John Davison Rockefeller, Jr.
A composition narrative by D. A. Sharpe
John Davison Rockefeller, Jr. is the third great grandnephew of Johann Philip Rockefeller and Catherina Sharp Rockefeller, my third great grand uncle and aunt. John, Jr., was the only son of his family. He did have three sisters older than him
He was quite a significant philanthropist, following in the path that his wealthy father had created. For example, he donated $8,500,000 to buy land for the United Nations headquarters in New York City. In addition, he built Rockefeller Center in New York City. He provided funds to restore historic Colonial Williamsburg, Virginia.
Just two or three weeks after the birth of John Davison Rockefeller, Jr., on Feb. 17, 1874, Thomas J. Watson, Sr., the American industrialist who built International Business Machines, Inc. (I.B.M.), was born. He died on June 19, 1956, just about a year before I went to work in November 1957 for the company he founded. My work with that firm was as a half-time student, 1957-1958, and as a full time employee 1962-1969.
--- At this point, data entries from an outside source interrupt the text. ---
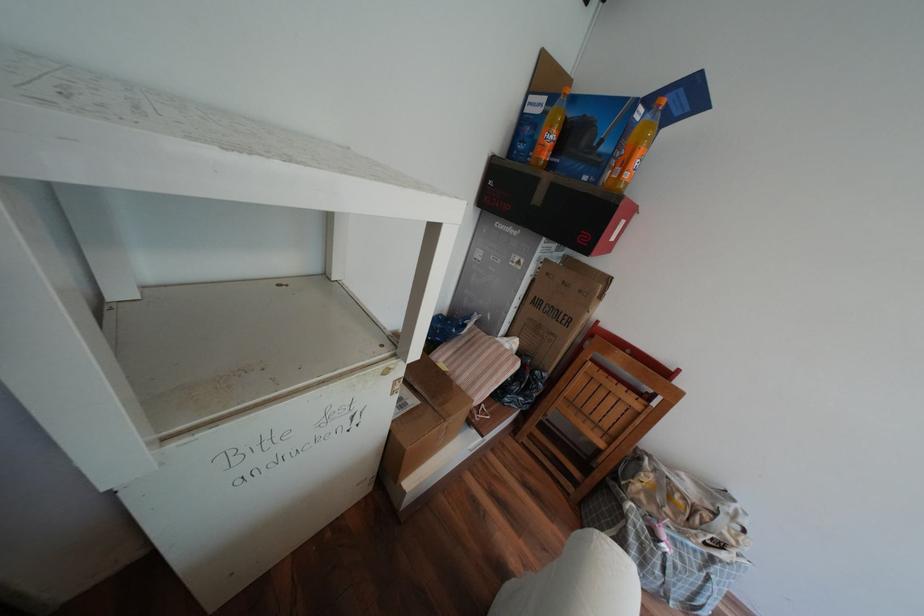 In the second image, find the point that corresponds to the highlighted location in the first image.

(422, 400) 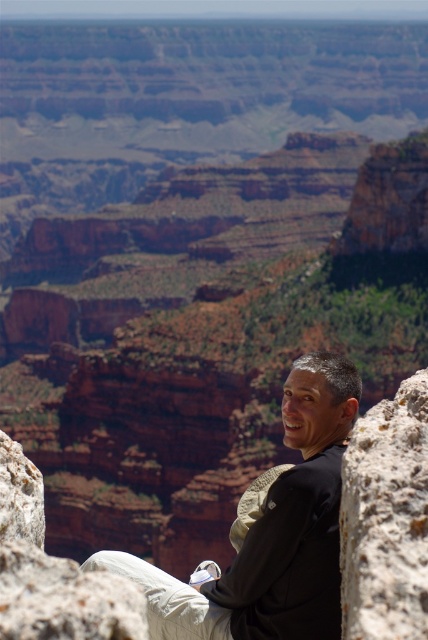 You are a photographer planning to capture a landscape shot of the Grand Canyon. You notice the matte black shirt at center and the rusty rock at right in your frame. Which object should you adjust to ensure the composition follows the rule of thirds?

To follow the rule of thirds, you should move the rusty rock at right slightly to the right so that the matte black shirt at center aligns with the left intersection point and the rusty rock at right aligns with the right intersection point of the rule of thirds grid.

You are planning to take a photo of the matte black shirt at center and the rusty rock at right. Which object should you zoom in on to ensure both fit in the frame without cropping?

The rusty rock at right is narrower than the matte black shirt at center, so you should zoom in on the matte black shirt at center to ensure both fit in the frame without cropping.

You are a photographer planning to capture a photo of the matte black shirt at center and the rusty rock at right. Based on their positions, which object should you focus on first to ensure both are in sharp focus?

The matte black shirt at center should be focused on first because it is much taller than the rusty rock at right, so focusing on the closer object first would help achieve sharp focus on both. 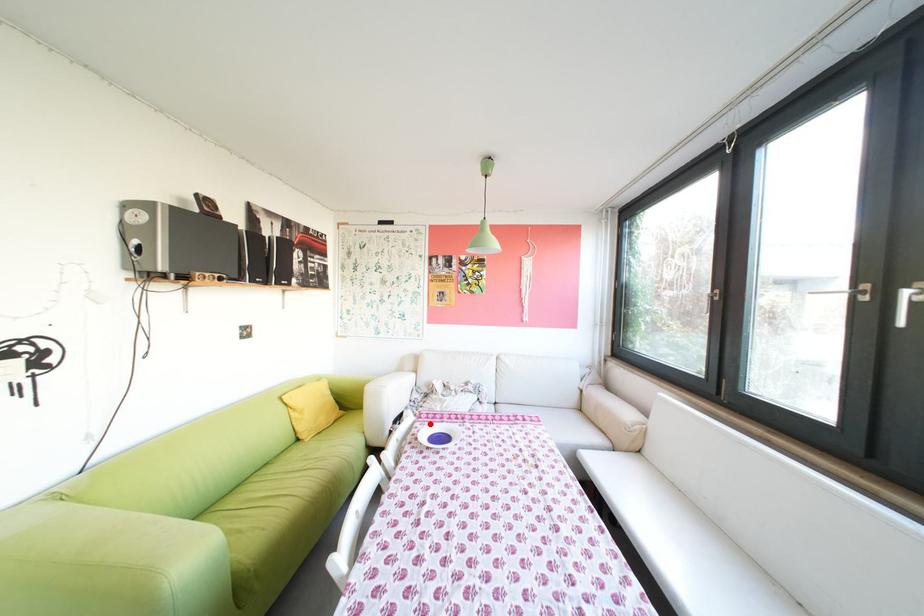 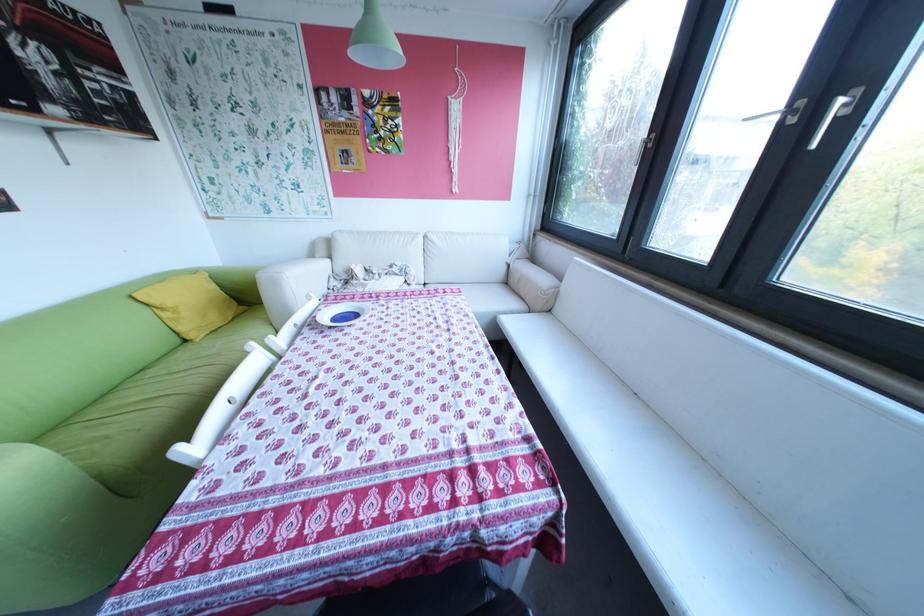 Where in the second image is the point corresponding to the highlighted location from the first image?

(334, 307) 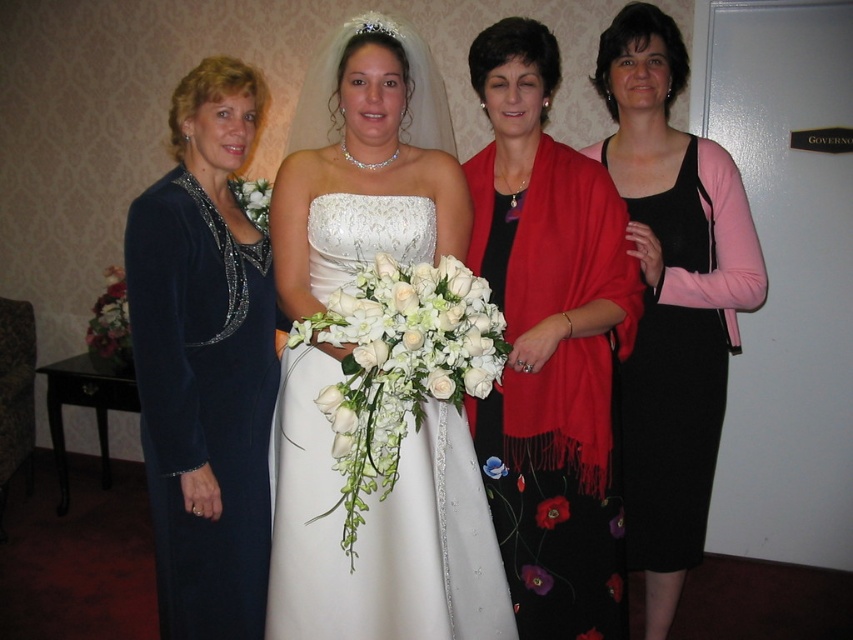 Is black velvet dress at center to the left of black satin dress at right from the viewer's perspective?

No, black velvet dress at center is not to the left of black satin dress at right.

You are a GUI agent. You are given a task and a screenshot of the screen. Output one action in this format:
    pyautogui.click(x=<x>, y=<y>)
    Task: Click on the black velvet dress at center
    The image size is (853, 640).
    Given the screenshot: What is the action you would take?
    pyautogui.click(x=671, y=300)

In order to click on black velvet dress at center in this screenshot , I will do `click(671, 300)`.

Image resolution: width=853 pixels, height=640 pixels. Find the location of `black velvet dress at center`. black velvet dress at center is located at coordinates (671, 300).

Who is positioned more to the left, white satin dress at center or white floral bouquet at center?

white floral bouquet at center is more to the left.

Which is more to the right, white satin dress at center or white floral bouquet at center?

white satin dress at center

Where is `white satin dress at center`? white satin dress at center is located at coordinates (379, 529).

Which of these two, dark blue velvet dress at left or white silk bouquet at center, stands taller?

With more height is dark blue velvet dress at left.

Describe the element at coordinates (206, 360) in the screenshot. The width and height of the screenshot is (853, 640). I see `dark blue velvet dress at left` at that location.

You are a GUI agent. You are given a task and a screenshot of the screen. Output one action in this format:
    pyautogui.click(x=<x>, y=<y>)
    Task: Click on the dark blue velvet dress at left
    This screenshot has width=853, height=640.
    Given the screenshot: What is the action you would take?
    pyautogui.click(x=206, y=360) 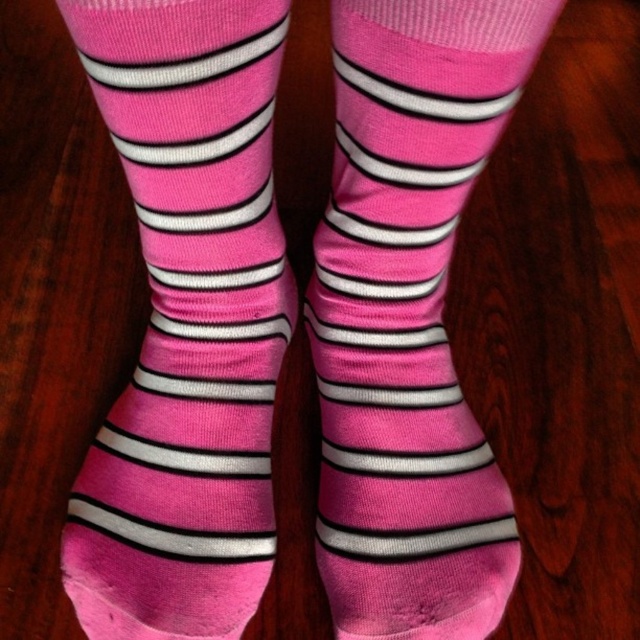 Who is more forward, (280, 269) or (340, 598)?

Positioned in front is point (340, 598).

Who is more distant from viewer, (220, 513) or (337, 330)?

Point (337, 330)

Locate an element on the screen. Image resolution: width=640 pixels, height=640 pixels. pink soft cotton sock at center is located at coordinates (186, 321).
"He was a philanthropist and a member of the prominent American Rockefeller family. In biographies, he is invariably referred to as "Junior" to distinguish him from his more celebrated father.
"He was the third child and only son of John Davison Rockefeller, Sr., founder of Standard Oil, and one of the wealthiest Americans who has ever lived. He attended The Browning School in New York City and then Brown University. He briefly joined his father's business. During the Great Depression he funded the building of Rockefeller Center, and, as a result, became one of the largest real estate holders in New York City.
"In 1921, he received about 10% of the shares of the Equitable Trust Company from his father, making him the bank's largest shareholder. Subsequently, in 1930, the Equitable merged with the Chase National Bank, now JP Morgan Chase, and it became at that time the largest bank in the world. Although his stockholding was reduced to about 4% following this merger, he was still the largest shareholder in what became known as the "Rockefeller bank." As late as the 1960's his family still retained about 1% of the bank's shares, by which time his son David had become the bank's president. By the way, in 2017, that is the bank in which our seemingly modest checking account is placed! ItŐs a privilege to be associated with such grandeur!
"In a celebrated letter to Nicholas Murray Butler in June 1932, subsequently printed on the front page of The New York Times, Junior, a lifelong teetotaler, argued against the continuation of the Eighteenth Amendment on the principal grounds of an increase in disrespect for the law. This letter became considered by many the singular event that pushed the nation to repeal Prohibition.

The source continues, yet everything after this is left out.